All this market imitation has led to a standardization of trench drain channel sizing, at least in the smaller products. All of the 1 meter x 100mm channels will support, essentially, the same grates between brands. Companies like ACO have tried to devise quick grate locking technology to separate themselves from the other manufacturers but, in the final analysis, all these channels can accept grating from competing manufacturers.
Iron Age is constantly adding to their product line. In fact, the Riverrock pattern shown at the beginning of this article was added to the Iron Age product line after all my photographs were taken. It is difficult to keep up with their complete product offering because they are always working on new projects. Their growing product line is an indication of their respected designs and their affordable pricing structure.

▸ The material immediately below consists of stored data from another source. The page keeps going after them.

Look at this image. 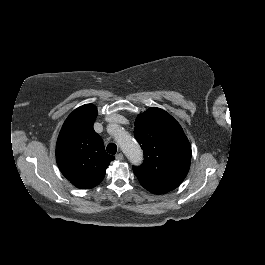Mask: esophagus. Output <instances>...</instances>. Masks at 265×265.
Returning <instances> with one entry per match:
<instances>
[{
	"label": "esophagus",
	"mask_w": 265,
	"mask_h": 265,
	"mask_svg": "<svg viewBox=\"0 0 265 265\" xmlns=\"http://www.w3.org/2000/svg\"><path fill=\"white\" fill-rule=\"evenodd\" d=\"M116 160L118 161H122L124 159V156L122 153H118L116 156H115Z\"/></svg>",
	"instance_id": "34e87169"
}]
</instances>
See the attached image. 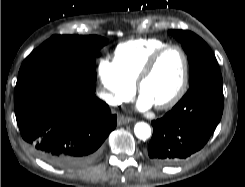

I’m not going to give specific pricing on these grates, but I will say they are roughly twice the price of a standard slotted ductile iron grate. Every grate you see in this article is the same price, though.
There is not one grate more or less expensive than another in this product grouping.
As mentioned previously, these grates are made of ductile iron. Manganese bronze or brass grating can be made in one of these patterns if you want, but be prepared to pay 5 times the price of a standard iron grate.
Of the 10 grate patterns shown above, the Interlaken is the most versatile. I’m saying this because Iron Age uses this pattern in a number of catch basins and other size trench drain systems. So, if you wanted to build a drainage system in your hardscape with more options than a single width trench drain, you will have more drainage structure options available if you use the Interlaken pattern. The Locust leaf pattern and Oblio are two other patterns that come in different sizes.